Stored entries

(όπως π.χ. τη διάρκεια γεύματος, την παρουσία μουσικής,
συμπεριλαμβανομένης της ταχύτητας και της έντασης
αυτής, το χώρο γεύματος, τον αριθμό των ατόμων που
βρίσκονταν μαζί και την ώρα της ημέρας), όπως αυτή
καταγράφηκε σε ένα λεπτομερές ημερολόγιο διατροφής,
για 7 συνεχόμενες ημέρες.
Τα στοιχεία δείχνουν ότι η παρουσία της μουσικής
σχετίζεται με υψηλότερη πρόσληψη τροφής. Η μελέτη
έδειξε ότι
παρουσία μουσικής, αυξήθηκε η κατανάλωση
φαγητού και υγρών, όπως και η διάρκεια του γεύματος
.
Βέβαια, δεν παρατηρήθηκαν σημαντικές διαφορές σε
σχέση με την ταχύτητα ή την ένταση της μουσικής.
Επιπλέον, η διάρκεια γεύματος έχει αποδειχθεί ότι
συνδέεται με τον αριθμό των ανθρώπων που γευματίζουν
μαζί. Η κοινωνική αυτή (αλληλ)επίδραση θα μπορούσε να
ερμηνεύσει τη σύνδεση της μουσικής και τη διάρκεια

### Try it
Each line of the data is to be output exactly, with none skipped.

### Solution for this task
(όπως π.χ. τη διάρκεια γεύματος, την παρουσία μουσικής,
συμπεριλαμβανομένης της ταχύτητας και της έντασης
αυτής, το χώρο γεύματος, τον αριθμό των ατόμων που
βρίσκονταν μαζί και την ώρα της ημέρας), όπως αυτή
καταγράφηκε σε ένα λεπτομερές ημερολόγιο διατροφής,
για 7 συνεχόμενες ημέρες.
Τα στοιχεία δείχνουν ότι η παρουσία της μουσικής
σχετίζεται με υψηλότερη πρόσληψη τροφής. Η μελέτη
έδειξε ότι
παρουσία μουσικής, αυξήθηκε η κατανάλωση
φαγητού και υγρών, όπως και η διάρκεια του γεύματος
.
Βέβαια, δεν παρατηρήθηκαν σημαντικές διαφορές σε
σχέση με την ταχύτητα ή την ένταση της μουσικής.
Επιπλέον, η διάρκεια γεύματος έχει αποδειχθεί ότι
συνδέεται με τον αριθμό των ανθρώπων που γευματίζουν
μαζί. Η κοινωνική αυτή (αλληλ)επίδραση θα μπορούσε να
ερμηνεύσει τη σύνδεση της μουσικής και τη διάρκεια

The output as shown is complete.